The task :: Begin your copy at the line with "PINO PINCA DIANTEIRA SUP" in the records below and end it at the line with "Gimnazjum nr 11", restating each line word for word; omit the pictures.

Extracted data ::
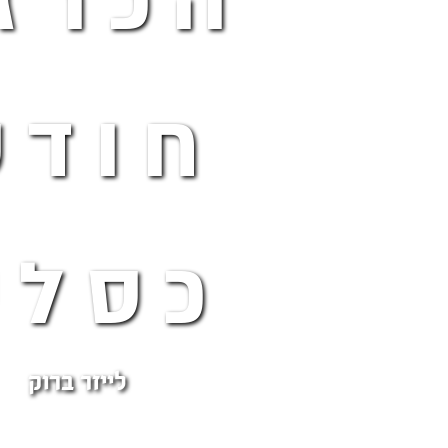
הכרז
חודש
כסלי
לייזר ברוק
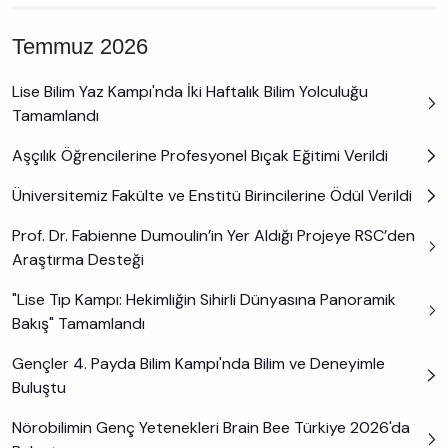
Temmuz 2026
Lise Bilim Yaz Kampı'nda İki Haftalık Bilim Yolculuğu
Tamamlandı
Aşçılık Öğrencilerine Profesyonel Bıçak Eğitimi Verildi
Üniversitemiz Fakülte ve Enstitü Birincilerine Ödül Verildi
Prof. Dr. Fabienne Dumoulin’in Yer Aldığı Projeye RSC’den
Araştırma Desteği
"Lise Tıp Kampı: Hekimliğin Sihirli Dünyasına Panoramik
Bakış" Tamamlandı
Gençler 4. Payda Bilim Kampı'nda Bilim ve Deneyimle
Buluştu
Nörobilimin Genç Yetenekleri Brain Bee Türkiye 2026'da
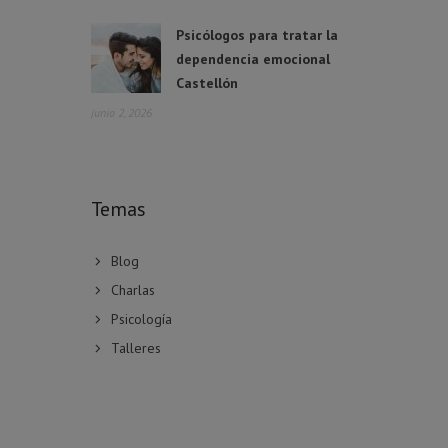
Psicólogos para tratar la
dependencia emocional
Castellón
junio 2, 2026
Temas
Blog
Charlas
Psicología
Talleres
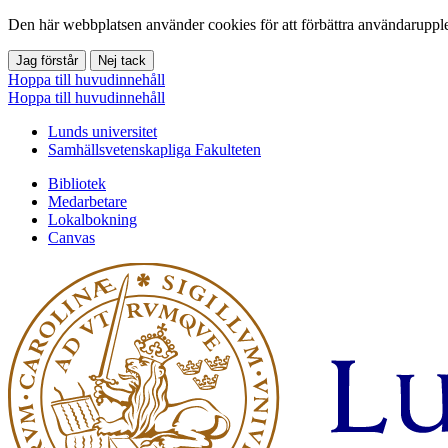
Den här webbplatsen använder cookies för att förbättra användarupple
Jag förstår
Nej tack
Hoppa till huvudinnehåll
Hoppa till huvudinnehåll
Lunds universitet
Samhällsvetenskapliga Fakulteten
Bibliotek
Medarbetare
Lokalbokning
Canvas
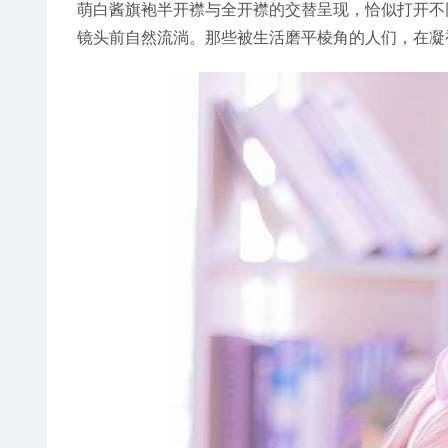
萌白酱旗袍半开襟与全开襟的交替呈现，恰似打开不
镜头前自然流淌。那些被生活磨平棱角的人们，在凝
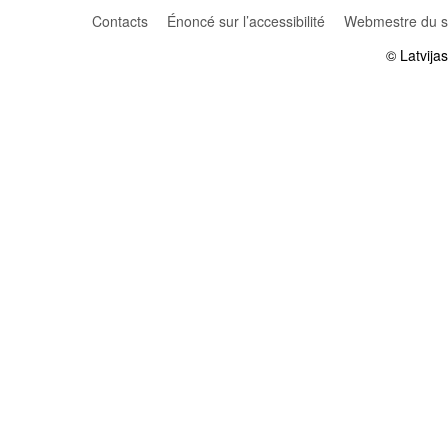
Contacts
Énoncé sur l’accessibilité
Webmestre du si
© Latvija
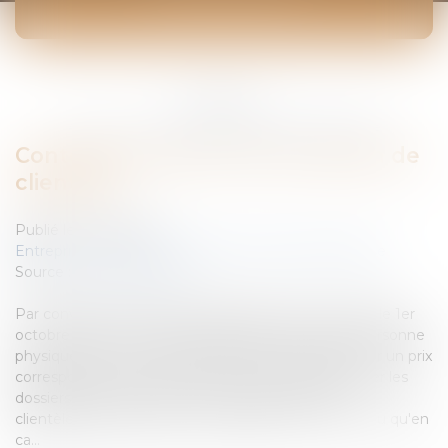
ACTUALITÉS
Vous êtes ici :
Accueil
Contentieux autour de la cession de clientèle
Contentieux autour de la cession de
clientèle
Publié le :
11/12/2007
Entreprises
/
Vie de l'entreprise
/
Cession d'entreprise
Source :
www.eurojuris.fr
Par convention du 31 juillet 1996, entrant en vigueur le 1er
octobre 1996, un expert-comptable a cédé à une personne
physique et à une société partie de sa clientèle, pour un prix
correspondant aux honoraires que devaient rapporter les
dossiers de clients "listés" en annexe.Cession de
clientèleCabinet d'expert-comptable.Il a été convenu qu'en
ca...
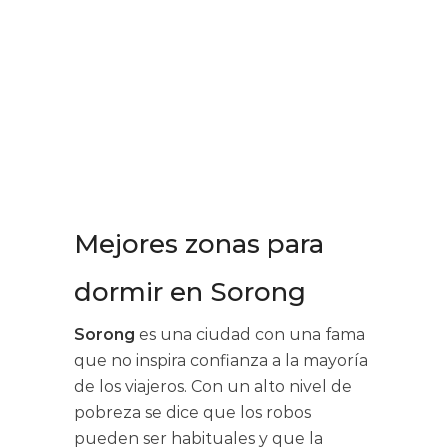
Mejores zonas para
dormir en Sorong
Sorong
es una ciudad con una fama
que no inspira confianza a la mayoría
de los viajeros. Con un alto nivel de
pobreza se dice que los robos
pueden ser habituales y que la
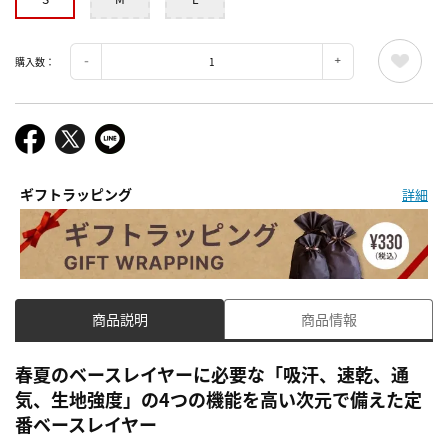
購入数：
ギフトラッピング
詳細
商品説明
商品情報
春夏のベースレイヤーに必要な「吸汗、速乾、通
気、生地強度」の4つの機能を高い次元で備えた定
番ベースレイヤー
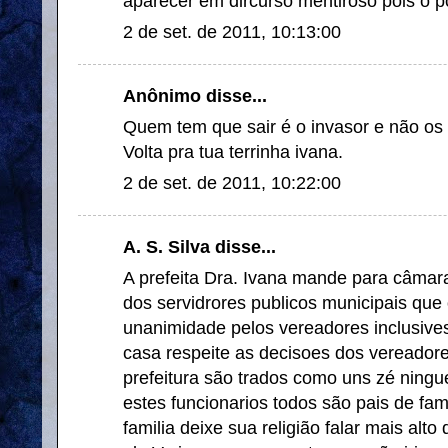
aparecer em dircurso mentiroso pois o p
2 de set. de 2011, 10:13:00
Anônimo disse...
Quem tem que sair é o invasor e não os
Volta pra tua terrinha ivana.
2 de set. de 2011, 10:22:00
A. S. Silva disse...
A prefeita Dra. Ivana mande para câmara
dos servidrores publicos municipais que 
unanimidade pelos vereadores inclusive
casa respeite as decisoes dos vereadore
prefeitura são trados como uns zé ning
estes funcionarios todos são pais de fam
familia deixe sua religião falar mais alt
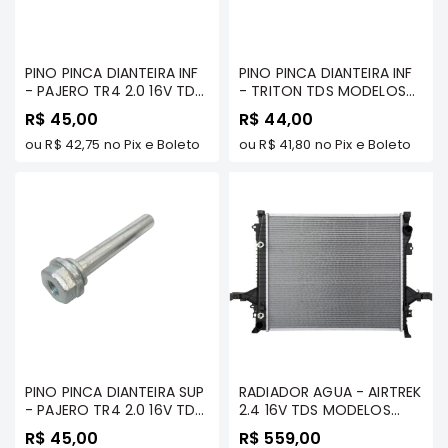
Filtros
Transmissão
PINO PINCA DIANTEIRA INF
PINO PINCA DIANTEIRA INF
Elétrica
- PAJERO TR4 2.0 16V TDS
- TRITON TDS MODELOS
MODELOS - MILTPARTS -
2007 A 2017/ DAKAR TDS
Acessórios
R$ 45,00
R$ 44,00
MR334954 MT
MODELOS - MILTPARTS -
ou
R$ 42,75
no Pix e Boleto
ASX
4605A052 MT
ou
R$ 41,80
no Pix e Boleto
Motor
Suspensão
Freio
Correias
Filtros
Transmissão
Elétrica
Acessórios
PINO PINCA DIANTEIRA SUP
RADIADOR AGUA - AIRTREK
- PAJERO TR4 2.0 16V TDS
2.4 16V TDS MODELOS
L200
MODELOS - MILTPARTS -
(AT) - MILTPARTS -
Triton
R$ 45,00
R$ 559,00
MR334902 MT
MN156319 MT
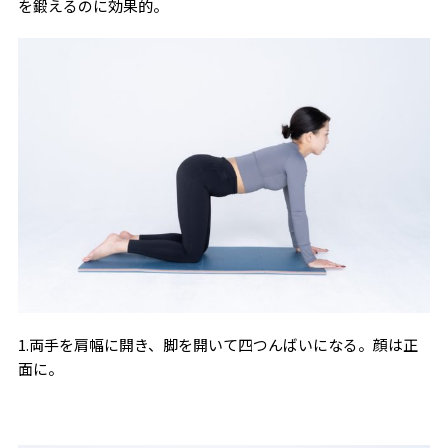
を鍛えるのに効果的。
1.両手を肩幅に開き、脚を開いて四つんばいになる。顔は正
面に。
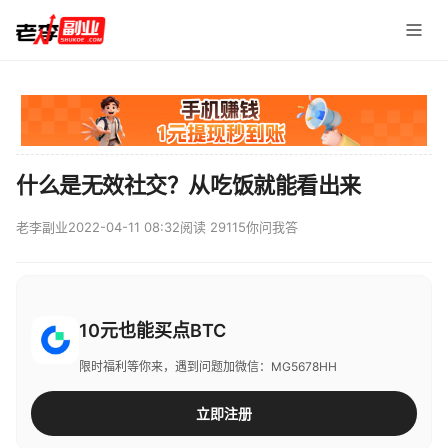
什么是无效社交？从吃饭就能看出来
老李副业
2022-04-11 08:32
阅读 29115
你问我答
10元也能买点BTC
限时福利等你来，遇到问题加微信：MG5678HH
立即注册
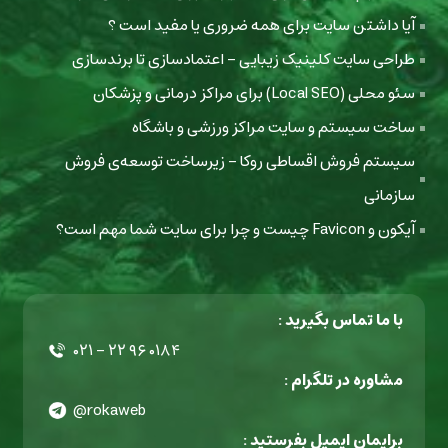
آیا داشتن سایت برای همه ضروری یا مفید است ؟
طراحی سایت کلینیک زیبایی - اعتمادسازی تا برندسازی
سئو محلی (Local SEO) برای مراکز درمانی و پزشکان
ساخت سیستم و سایت مراکز ورزشی و باشگاه
سیستم فروش اقساطی روکا - زیرساخت توسعه‌ی فروش
سازمانی
آیکون و Favicon چیست و چرا برای سایت شما مهم است؟
با ما تماس بگیرید :
۰۲۱ - ۲۲ ۹۶ ۰۱۸۴
مشاوره در تلگرام :
@rokaweb
برایمان ایمیل بفرستید :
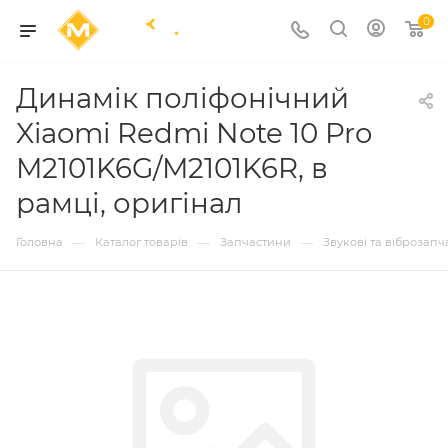
0
Динамік поліфонічний
Xiaomi Redmi Note 10 Pro
M2101K6G/M2101K6R, в
рамці, оригінал
—
—
—
Головна
Каталог товарів
Запчастини
Звукові та віброзап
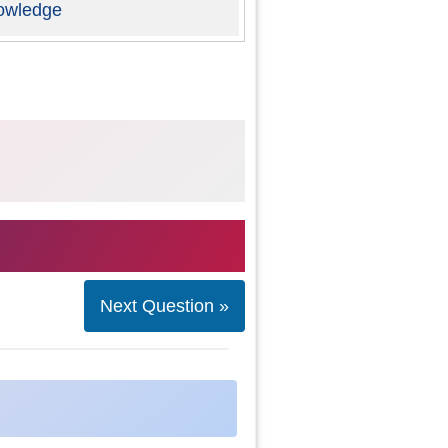
owledge
Next Question »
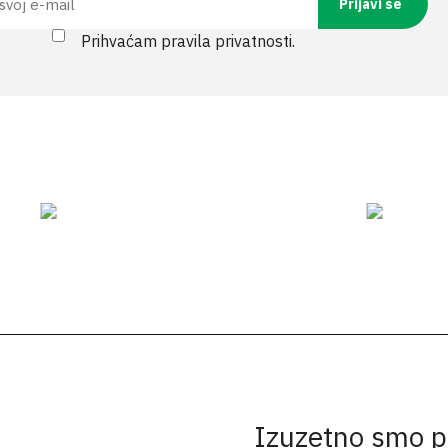
Prihvaćam pravila privatnosti.
Izuzetno smo p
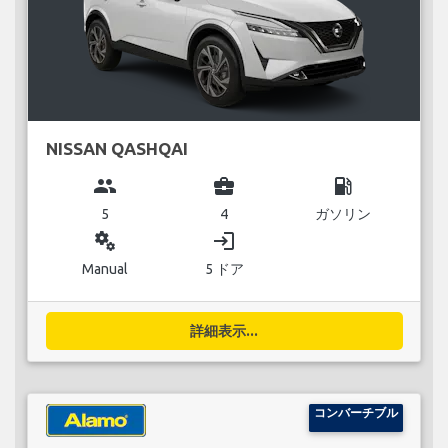
NISSAN QASHQAI
group
business_center
local_gas_station
5
4
ガソリン
miscellaneous_services
login
Manual
5 ドア
詳細表示...
コンバーチブル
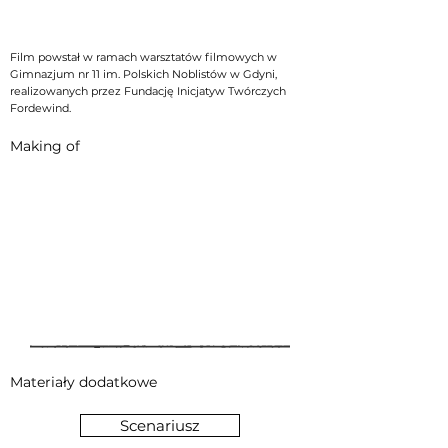
Film powstał w ramach warsztatów filmowych w
Gimnazjum nr 11 im. Polskich Noblistów w Gdyni,
realizowanych przez Fundację Inicjatyw Twórczych
Fordewind.
Making of
Materiały dodatkowe
Scenariusz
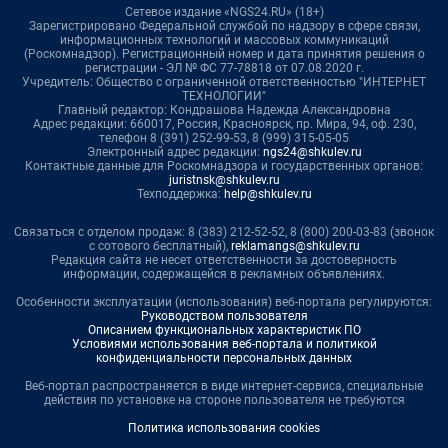
Сетевое издание «NGS24.RU» (18+)
Зарегистрировано Федеральной службой по надзору в сфере связи,
информационных технологий и массовых коммуникаций
(Роскомнадзор). Регистрационный номер и дата принятия решения о
регистрации - ЭЛ № ФС 77-78818 от 07.08.2020 г.
Учредитель: Общество с ограниченной ответственностью "ИНТЕРНЕТ
ТЕХНОЛОГИИ"
Главный редактор: Кондрашова Надежда Александровна
Адрес редакции: 660017, Россия, Красноярск, пр. Мира, 94, оф. 230,
телефон 8 (391) 252-99-53, 8 (999) 315-05-05
Электронный адрес редакции:
ngs24@shkulev.ru
Контактные данные для Роскомнадзора и государственных органов:
juristnsk@shkulev.ru
Техподдержка:
help@shkulev.ru
Связаться с отделом продаж: 8 (383) 212-52-52, 8 (800) 200-03-83 (звонок
с сотового бесплатный),
reklamangs@shkulev.ru
Редакция сайта не несет ответственности за достоверность
информации, содержащейся в рекламных объявлениях.
Особенности эксплуатации (использования) веб-портала регулируются:
Руководством пользователя
Описанием функциональных характеристик ПО
Условиями использования веб-портала и политикой
конфиденциальности персональных данных
Веб-портал распространяется в виде интернет-сервиса, специальные
действия по установке на стороне пользователя не требуются
Политика использования cookies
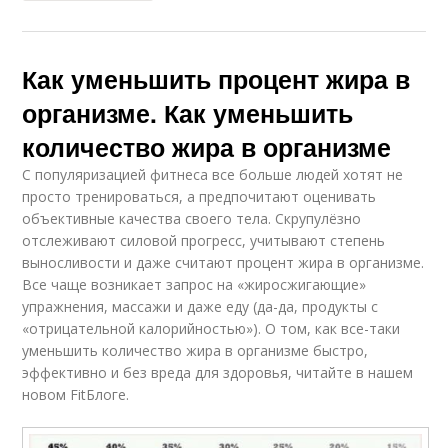
Как уменьшить процент жира в
организме. Как уменьшить
количество жира в организме
С популяризацией фитнеса все больше людей хотят не
просто тренироваться, а предпочитают оценивать
объективные качества своего тела. Скрупулёзно
отслеживают силовой прогресс, учитывают степень
выносливости и даже считают процент жира в организме.
Все чаще возникает запрос на «жиросжигающие»
упражнения, массажи и даже еду (да-да, продукты с
«отрицательной калорийностью»). О том, как все-таки
уменьшить количество жира в организме быстро,
эффективно и без вреда для здоровья, читайте в нашем
новом FitБлоге.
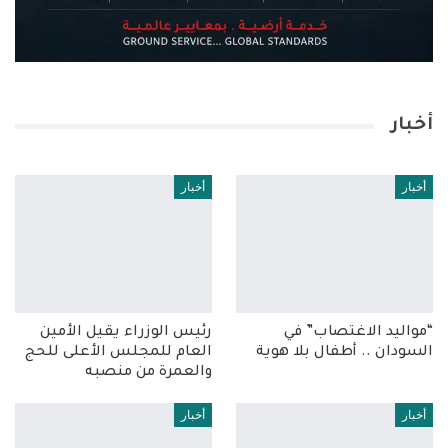
أخبار
أخبار
أخبار
“مواليد الاغتصاب” في
رئيس الوزراء يقيل الأمين
السودان .. أطفال بلا هوية
العام للمجلس الأعلى للحج
والعمرة من منصبه
أخبار
أخبار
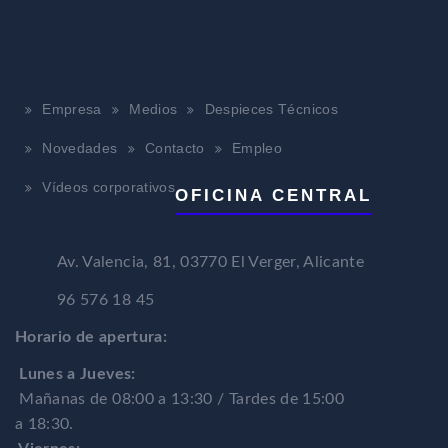
Empresa
Medios
Despieces Técnicos
Novedades
Contacto
Empleo
Vídeos corporativos
OFICINA CENTRAL
Av. Valencia, 81, 03770 El Verger, Alicante
96 576 18 45
Horario de apertura:
Lunes a Jueves:
Mañanas de 08:00 a 13:30 / Tardes de 15:00
a 18:30.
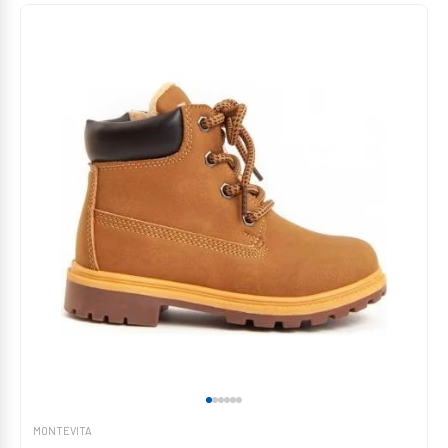
MONTEVITA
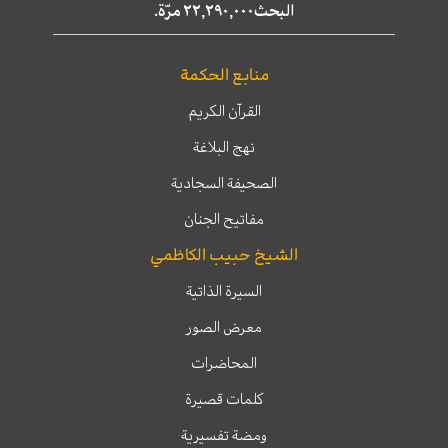
البحث٢٢,٢٩٠,٠٠٠ مرّة.
منابع الحكمة
القرآن الكريم
نهج البلاغة
الصحيفة السجادية
مفاتيح الجنان
الشيخ حبيب الكاظمي
السيرة الذاتية
معرض الصور
المحاضرات
كلمات قصيرة
ومضة تفسيرية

Answer box ::
PINO PINCA DIANTEIRA SUP
RADIADOR AGUA - AIRTREK
- PAJERO TR4 2.0 16V TDS
2.4 16V TDS MODELOS
L200
MODELOS - MILTPARTS -
(AT) - MILTPARTS -
Triton
R$ 45,00
R$ 559,00
MR334902 MT
MN156319 MT
を鍛えるのに効果的。
1.両手を肩幅に開き、脚を開いて四つんばいになる。顔は正
面に。
什么是无效社交？从吃饭就能看出来
老李副业
2022-04-11 08:32
阅读 29115
你问我答
10元也能买点BTC
限时福利等你来，遇到问题加微信：MG5678HH
立即注册
آیا داشتن سایت برای همه ضروری یا مفید است ؟
طراحی سایت کلینیک زیبایی - اعتمادسازی تا برندسازی
سئو محلی (Local SEO) برای مراکز درمانی و پزشکان
ساخت سیستم و سایت مراکز ورزشی و باشگاه
سیستم فروش اقساطی روکا - زیرساخت توسعه‌ی فروش
سازمانی
آیکون و Favicon چیست و چرا برای سایت شما مهم است؟
با ما تماس بگیرید :
۰۲۱ - ۲۲ ۹۶ ۰۱۸۴
مشاوره در تلگرام :
@rokaweb
برایمان ایمیل بفرستید :
0
Динамік поліфонічний
Xiaomi Redmi Note 10 Pro
M2101K6G/M2101K6R, в
рамці, оригінал
—
—
—
Головна
Каталог товарів
Запчастини
Звукові та віброзап
owledge
Next Question »
Prihvaćam pravila privatnosti.
Izuzetno smo p
NISSAN QASHQAI
group
business_center
local_gas_station
5
4
ガソリン
miscellaneous_services
login
Manual
5 ドア
詳細表示...
コンバーチブル
Film powstał w ramach warsztatów filmowych w
Gimnazjum nr 11 im. Polskich Noblistów w Gdyni,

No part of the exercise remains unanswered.